§ TASK TO COMPLETE: Lines to return, exactly: from the line with "Flemington 908.788.2992 (47, 2452)" to the line with "set up your own team store! (254, 180)" in the entries below, both included.

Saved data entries
━━━━━━━━

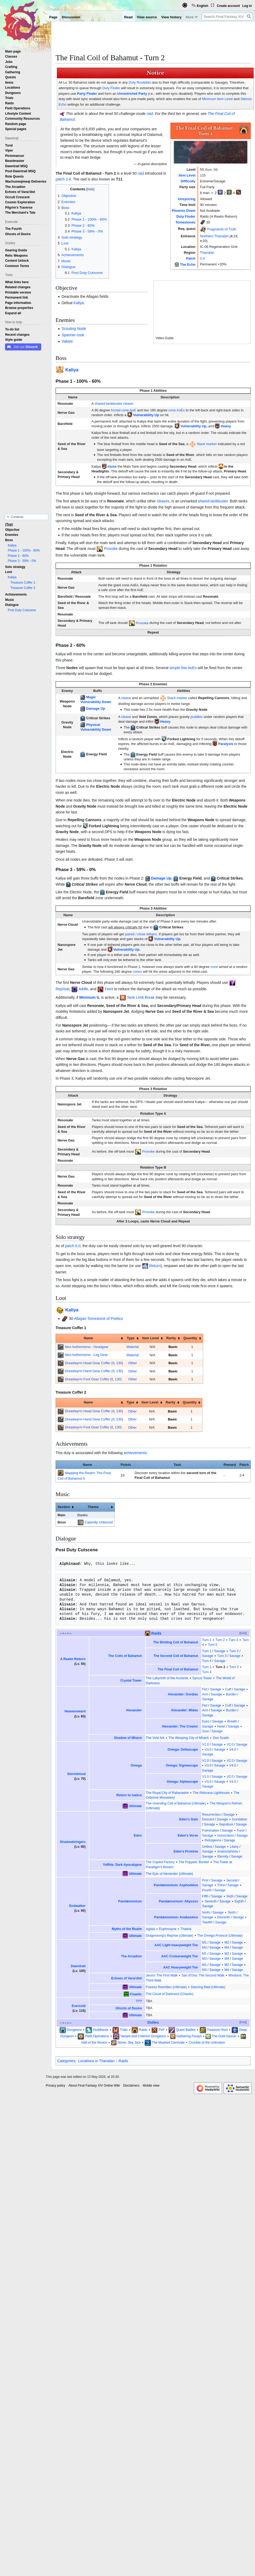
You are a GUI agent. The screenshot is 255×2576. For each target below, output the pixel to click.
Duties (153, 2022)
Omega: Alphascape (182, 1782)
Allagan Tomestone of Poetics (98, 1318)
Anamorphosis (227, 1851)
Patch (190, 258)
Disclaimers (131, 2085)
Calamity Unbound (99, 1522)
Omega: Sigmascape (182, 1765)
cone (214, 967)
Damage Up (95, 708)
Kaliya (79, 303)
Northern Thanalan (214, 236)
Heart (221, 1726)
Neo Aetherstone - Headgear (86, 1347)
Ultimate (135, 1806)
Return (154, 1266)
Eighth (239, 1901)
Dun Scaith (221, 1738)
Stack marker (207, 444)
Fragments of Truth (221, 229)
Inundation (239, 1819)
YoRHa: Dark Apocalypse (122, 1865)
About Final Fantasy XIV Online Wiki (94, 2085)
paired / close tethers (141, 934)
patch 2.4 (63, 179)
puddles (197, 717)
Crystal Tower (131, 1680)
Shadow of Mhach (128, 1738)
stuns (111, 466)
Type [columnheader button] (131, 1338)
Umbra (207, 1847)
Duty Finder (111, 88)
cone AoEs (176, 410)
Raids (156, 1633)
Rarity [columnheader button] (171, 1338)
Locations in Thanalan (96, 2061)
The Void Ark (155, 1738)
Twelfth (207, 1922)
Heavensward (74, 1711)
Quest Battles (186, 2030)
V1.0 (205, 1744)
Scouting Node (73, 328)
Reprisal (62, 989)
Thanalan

━━━━━━━━

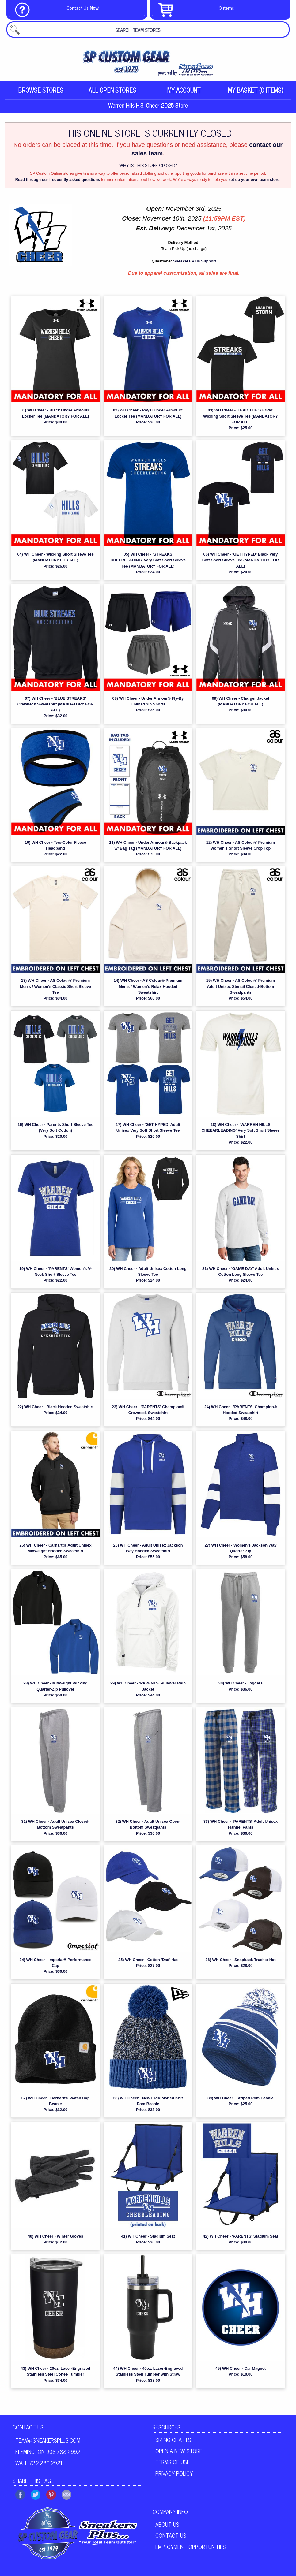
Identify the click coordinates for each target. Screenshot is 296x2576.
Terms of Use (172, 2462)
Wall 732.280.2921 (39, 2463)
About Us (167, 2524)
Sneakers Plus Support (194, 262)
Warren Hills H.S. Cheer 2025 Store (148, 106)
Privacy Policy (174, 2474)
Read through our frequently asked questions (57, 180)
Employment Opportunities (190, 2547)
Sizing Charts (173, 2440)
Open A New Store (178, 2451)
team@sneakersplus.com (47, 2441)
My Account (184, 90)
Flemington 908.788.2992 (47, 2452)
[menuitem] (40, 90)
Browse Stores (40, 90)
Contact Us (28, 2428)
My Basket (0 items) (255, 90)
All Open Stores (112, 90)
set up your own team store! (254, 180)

━━━━━━━━

§ ANSWER BOX:
Flemington 908.788.2992 (47, 2452)
[menuitem] (40, 90)
Browse Stores (40, 90)
Contact Us (28, 2428)
My Basket (0 items) (255, 90)
All Open Stores (112, 90)
set up your own team store! (254, 180)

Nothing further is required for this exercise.